I have problems with my body. Some of these are functional–my eyes don’t work quite right, my tongue is quite likely permanently numb, sometimes the hearing drops from one of my ears (it switches) at random and it sounds like everyone is very far away, my left ankle will likely never fully recover from when I hurt it in March of 2010. Some of these problems are aesthetic–my hair has a tendency to frizz up; at the age of twenty-four I still have acne; I am covered in scars. My eyes are already forming little lines from squinting and the area below them is constantly stained like I rubbed cooked blueberries there. I am fat, My upper arms are unreasonably thick and flaccid. When I hold them out at my sides, the layers of fat cells cling down and hold on to nothing to maintain shape. My legs giggle when I walk. My knees hit my stomach when I crouch over and pedal. Sometimes I lie in bed at night on my side and look at it, protruding out from me as though I am pregnant, stretch marks like veins in marble cutting across it, and I hate it with every thought in my mind.
But my body is amazing.
This summer, like the one before it, and the one before that, and the one before that, I found myself peeling off the layers I hide under, appreciating and admiring my body for what it is: a beautiful piece of biology that straddles the line between machine and art.
There is enough science that in and of itself is amazing that I’m not going to talk about any of it directly. It’s worth it, it’s important, to spend some time learning anatomy and physiology, taking a physical anthropology class and learning how the bones are the way they are, breaking down biology to processes in cells. The ability of life to persist, the body to function, is great.

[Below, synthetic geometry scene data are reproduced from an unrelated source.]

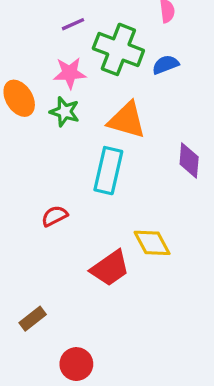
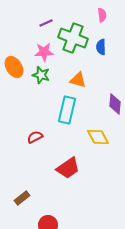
blue semicircle: (166, 65) -> (101, 47), turned -70
orange triangle: (127, 120) -> (78, 80), size x0.7
yellow diamond: (152, 243) -> (98, 137), moved

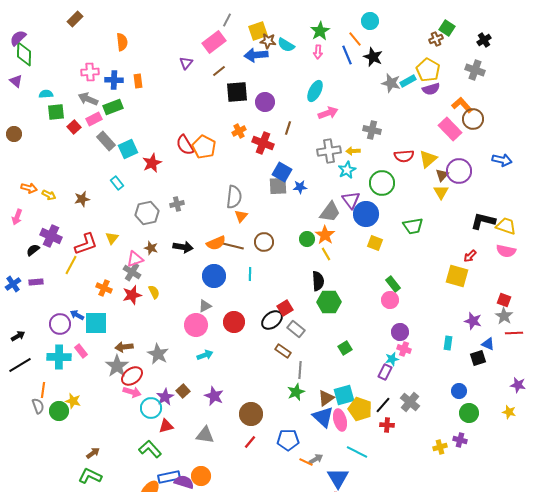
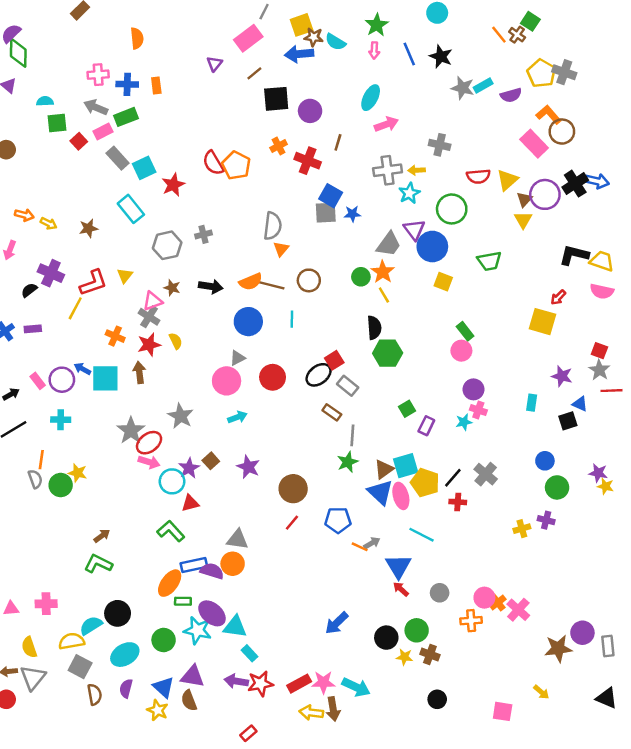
orange line: (355, 39) -> (499, 35), moved
brown cross: (436, 39) -> (517, 35), turned -32
black cross: (484, 40) -> (575, 184), moved, size x1.5
yellow pentagon: (428, 70) -> (541, 73), moved
cyan rectangle: (117, 183) -> (131, 209), size x1.6
brown arrow: (124, 347) -> (139, 372), moved, turned 90
pink rectangle: (81, 351) -> (38, 381), moved
cyan cross: (59, 357) -> (61, 420), size x0.7
purple rectangle: (385, 372) -> (426, 426), moved
purple star: (518, 385) -> (598, 473), moved
gray triangle: (205, 435) -> (237, 540), moved

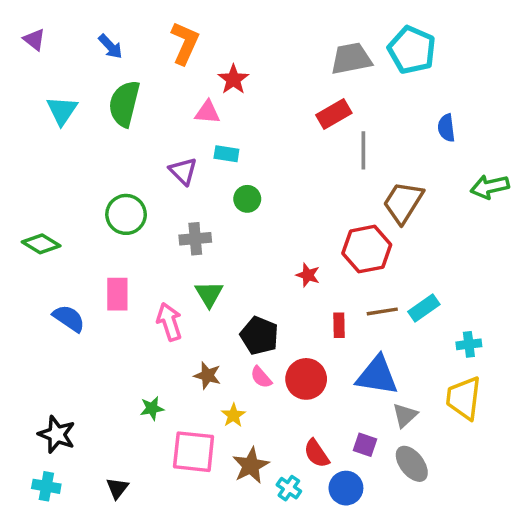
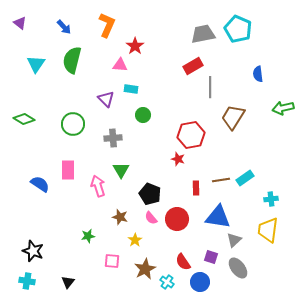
green diamond: (41, 244) -> (24, 119), moved
red hexagon: (367, 249) -> (191, 135), moved
pink square: (194, 452) -> (112, 261), size x0.6

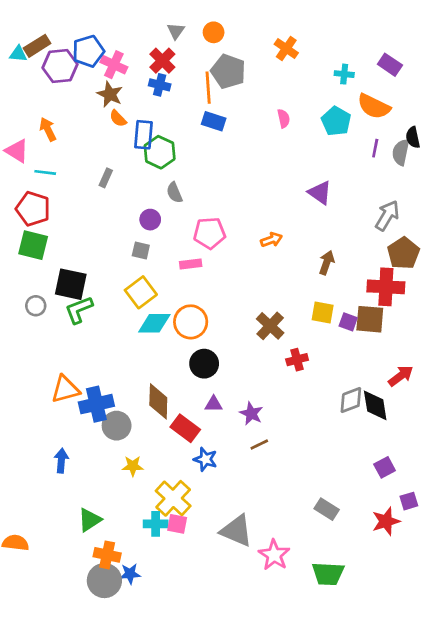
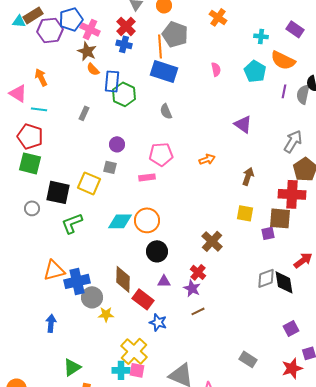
blue rectangle: (214, 121) -> (164, 71), size x1.5
gray semicircle: (174, 193) -> (166, 111), moved
yellow square: (141, 292) -> (89, 183), moved, turned -30
green L-shape: (79, 310) -> (72, 223), moved
purple square: (348, 322) -> (268, 233), moved, turned -32
brown cross: (270, 326) -> (212, 241), moved
red cross: (297, 360) -> (198, 272), moved, turned -35
yellow star: (133, 466) -> (106, 314), moved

But I want to talk about my body specifically.
My body persists. No matter what I’ve done to it–all the tortures I’ve made it endure–it persists. When I stood for seven hours a day, it complained, but it took it. It adapted. It allowed me to push it, running miles (not many, just three) every day afterwards. It let me throw it into water and force it lengths, only to make it pedal to stand to run.
These days, the torture I throw at it is different. It works for hours, sometimes days, on end. My leg muscles tense and flex, stretch and tighten round and round as I pedal. My back slowly begins to ache in small parts after the miles it sits, hunched over. Let’s not even talk about my butt. My poor, poor butt. My hands are calloused and my elbows sore–which is probably a bad thing. I don’t feed it enough during these times. After a point, we fight over every calorie it expends.
But when I finish, I can’t wait to go again.
My body adapts. Muscles grow and blood vessels strengthen. All that “biology” stuff goes on and slowly it gets better at what it does, but that doesn’t matter. What really matters is that I can spend a day hiking, I can ride a bike sixty-five miles one day and fifty-five the next. I can stand on one foot and hold the other in my hand behind and perching my body curled around itself like a flower.
My body takes everything I throw at it, every single impossible task, and it does it. It complains, it whines, and sometimes it takes a while, but it does what I need it to do.